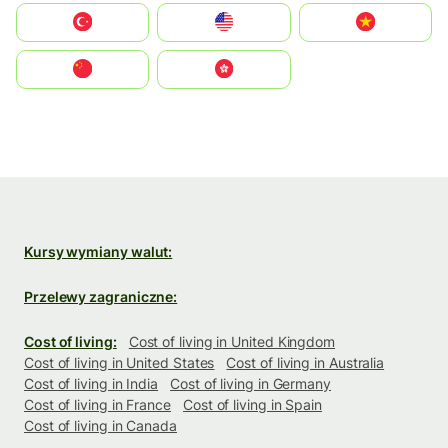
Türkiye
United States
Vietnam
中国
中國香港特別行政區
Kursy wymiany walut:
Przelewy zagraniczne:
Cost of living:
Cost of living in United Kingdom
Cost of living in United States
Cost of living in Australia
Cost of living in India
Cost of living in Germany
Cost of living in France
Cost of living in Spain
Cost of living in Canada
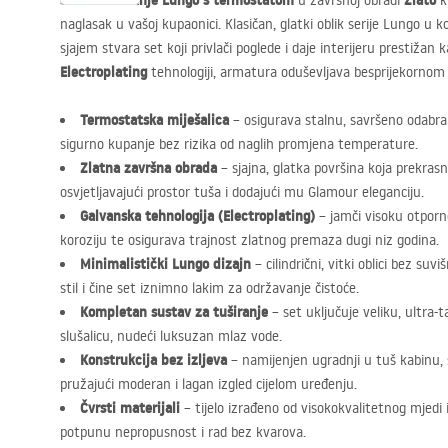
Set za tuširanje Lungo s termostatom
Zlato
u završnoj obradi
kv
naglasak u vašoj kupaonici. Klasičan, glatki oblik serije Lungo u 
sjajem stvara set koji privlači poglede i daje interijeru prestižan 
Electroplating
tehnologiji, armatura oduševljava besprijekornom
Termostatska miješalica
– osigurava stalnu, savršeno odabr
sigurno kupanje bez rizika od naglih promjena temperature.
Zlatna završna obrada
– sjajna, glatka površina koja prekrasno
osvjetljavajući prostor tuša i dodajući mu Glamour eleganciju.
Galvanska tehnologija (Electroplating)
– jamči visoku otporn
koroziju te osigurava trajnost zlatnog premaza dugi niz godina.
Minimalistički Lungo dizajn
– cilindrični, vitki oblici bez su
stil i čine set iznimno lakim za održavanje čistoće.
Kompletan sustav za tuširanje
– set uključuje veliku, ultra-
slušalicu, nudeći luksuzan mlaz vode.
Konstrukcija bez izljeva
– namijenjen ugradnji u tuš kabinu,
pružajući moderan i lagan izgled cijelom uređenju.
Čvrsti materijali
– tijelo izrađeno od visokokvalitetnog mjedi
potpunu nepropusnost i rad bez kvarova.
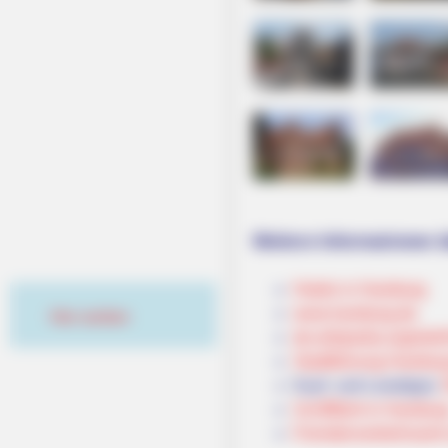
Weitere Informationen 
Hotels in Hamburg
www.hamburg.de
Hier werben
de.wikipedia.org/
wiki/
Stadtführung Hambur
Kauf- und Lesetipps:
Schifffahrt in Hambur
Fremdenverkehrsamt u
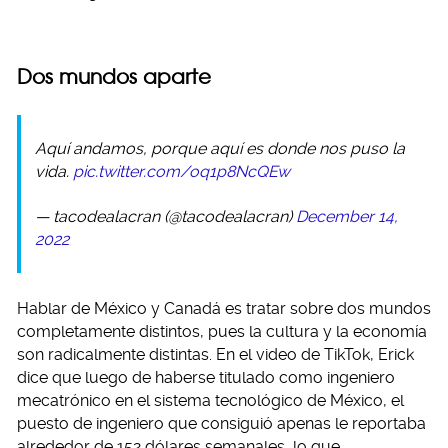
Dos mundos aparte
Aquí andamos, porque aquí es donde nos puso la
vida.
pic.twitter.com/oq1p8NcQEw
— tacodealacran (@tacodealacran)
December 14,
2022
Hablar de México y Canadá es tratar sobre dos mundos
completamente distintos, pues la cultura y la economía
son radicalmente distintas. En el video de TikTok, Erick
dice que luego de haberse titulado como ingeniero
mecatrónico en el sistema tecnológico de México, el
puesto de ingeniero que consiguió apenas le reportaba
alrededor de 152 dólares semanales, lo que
^^^^^^^^
Search the entries above for "Cost". Show every line that has it.

## Answer below
Cost of living:
Cost of living in United Kingdom
Cost of living in United States
Cost of living in Australia
Cost of living in India
Cost of living in Germany
Cost of living in France
Cost of living in Spain
Cost of living in Canada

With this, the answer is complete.